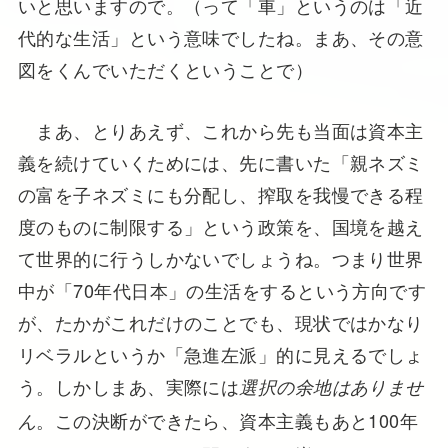
いと思いますので。（って「車」というのは「近
代的な生活」という意味でしたね。まあ、その意
図をくんでいただくということで）
まあ、とりあえず、これから先も当面は資本主
義を続けていくためには、先に書いた「親ネズミ
の富を子ネズミにも分配し、搾取を我慢できる程
度のものに制限する」という政策を、国境を越え
て世界的に行うしかないでしょうね。つまり世界
中が「70年代日本」の生活をするという方向です
が、たかがこれだけのことでも、現状ではかなり
リベラルというか「急進左派」的に見えるでしょ
う。しかしまあ、実際には
選択の余地はありませ
。この決断ができたら、資本主義もあと100年
ん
★ ★ ★ ★ ★
### WORK TO COMPLETE
Could every line above be set down exactly, with the pictures omitted?

### ANSWER SECTION
いと思いますので。（って「車」というのは「近
代的な生活」という意味でしたね。まあ、その意
図をくんでいただくということで）
まあ、とりあえず、これから先も当面は資本主
義を続けていくためには、先に書いた「親ネズミ
の富を子ネズミにも分配し、搾取を我慢できる程
度のものに制限する」という政策を、国境を越え
て世界的に行うしかないでしょうね。つまり世界
中が「70年代日本」の生活をするという方向です
が、たかがこれだけのことでも、現状ではかなり
リベラルというか「急進左派」的に見えるでしょ
う。しかしまあ、実際には
選択の余地はありませ
。この決断ができたら、資本主義もあと100年
ん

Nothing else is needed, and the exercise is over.